After the U.S. consumer prices increased, the Australian Dollar gained some ground against the U.S. Dollar on Friday. It happened in line with expectations in the previous month as investors bet that the actual number might not change the speed of interest rate hikes. Those were investors who had been expecting considerably higher inflation. The price action effectively reflected a rough trade in U.S. Treasury yields.
On Friday, the AUD/USD stood at 0.7173, up 0.0026 or +0.36%. The ETF closed at $71.14, up $0.17 or +0.24%.
On Friday, the Labor Department reported that the November consumer price index increased 6.9%, the fastest rate since the beginning of 1983. Dow Jones surveyed economists who expected the index to climb 6.6%, while some investors worried about an even higher number.

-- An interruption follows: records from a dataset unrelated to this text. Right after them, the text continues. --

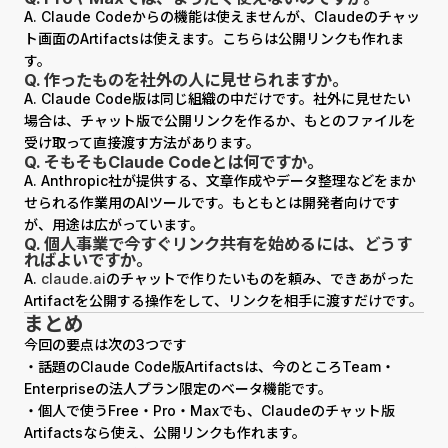
A. Claude Codeからの機能は使えませんが、Claudeのチャッ
ト画面のArtifactsは使えます。こちらは公開リンクも作れま
す。
Q. 作ったものを社外の人に見せられますか。
A. Claude Code版は同じ組織の中だけです。社外に見せたい
場合は、チャット版で公開リンクを作るか、もとのファイルを
受け取って直接渡す方法があります。
Q. そもそもClaude Codeとは何ですか。
A. Anthropic社が提供する、文章作成やデータ整理などをまか
せられる作業用のAIツールです。もともとは開発者向けです
が、用途は広がっています。
Q. 個人事業で今すぐリンク共有を始めるには、どうす
ればよいですか。
A.
claude.ai
のチャットで作りたいものを頼み、できあがった
Artifactを公開する操作をして、リンクを相手に渡すだけです。
まとめ
今回の要点は次の3つです
・話題のClaude Code版Artifactsは、今のところTeam・
Enterpriseの法人プラン限定のベータ機能です。
・個人で使うFree・Pro・Maxでも、Claudeのチャット版
Artifactsなら使え、公開リンクも作れます。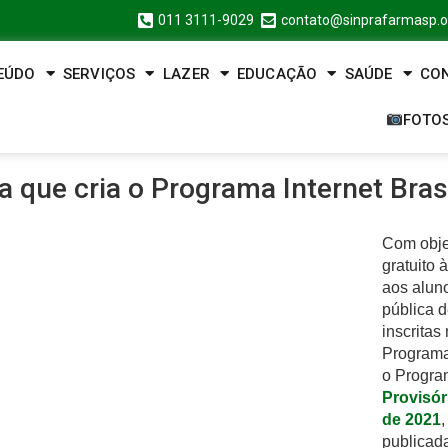
011 3111-9029
contato@sinprafarmasp.o
EÚDO
SERVIÇOS
LAZER
EDUCAÇÃO
SAÚDE
CO
FOTO
a que cria o Programa Internet Bras
Com obje
gratuito 
aos alun
pública d
inscritas
Programas
o Program
Provisór
de 2021
,
publicad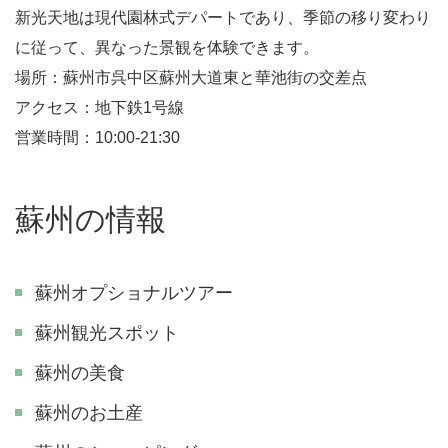
新光天地は現代園林式デパートであり、季節の移り変わり
に従って、異なった景観を体験できます。
場所：蘇州市呉中区蘇州大道東と華池街の交差点
アクセス：地下鉄1号線
営業時間：10:00-21:30
蘇州の情報
蘇州オプショナルツアー
蘇州観光スポット
蘇州の美食
蘇州のお土産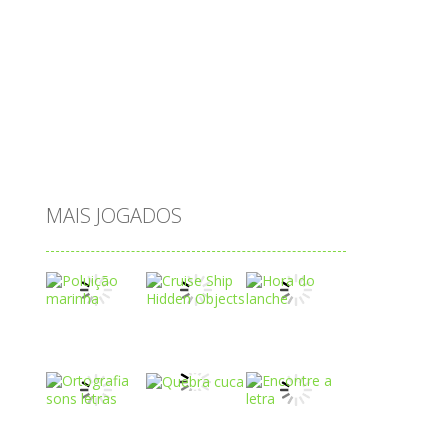
raciocínio
relacionar
roupas
saeb
saltar
sequência
sistema
subtração
sílabas
tabuada
tabuleiro
trânsito
vestir
vogais
água
MAIS JOGADOS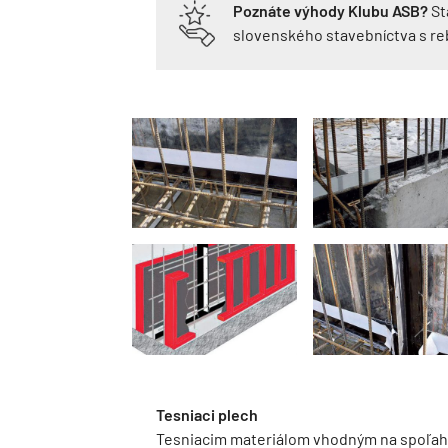
Poznáte výhody Klubu ASB?
St
slovenského stavebníctva s r
Tesniaci plech
Tesniacim materiálom vhodným na spoľahl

According to the daily swing chart, the primary trend is down, while momentum seems higher. A trade through 0.6994 will signal a downtrend’s resumption, while a move through 0.7432 will change the main direction to go up.
The minor trend seems up now, controlling the momentum. On Thursday, the minor trend changed and increased when buyers took out 0.7174. A trade through 0.7188 will affirm the growth.
The first minor range seems to be 0.7372 to 0.6994. Its 50% level at 0.7183 is going through the testing. The second minor range is 0.7432 to 0.6994. Its 50% level at 0.7213 seems to be the next target level.
The short-term range is 0.7557 to 0.6994. The new minor range is 0.6994 to 0.7188. Its 50% level at 0.7091 is the nearest support.
Most likely, the trader’s reaction to 0.7183 will determine the direction of the AUD/USD on Monday. A sustained move over 0.7182 will indicate the buyers’ presence. Taking out 0.7188 will show the buying is getting firmer, which could trigger a quick movement into 0.7213.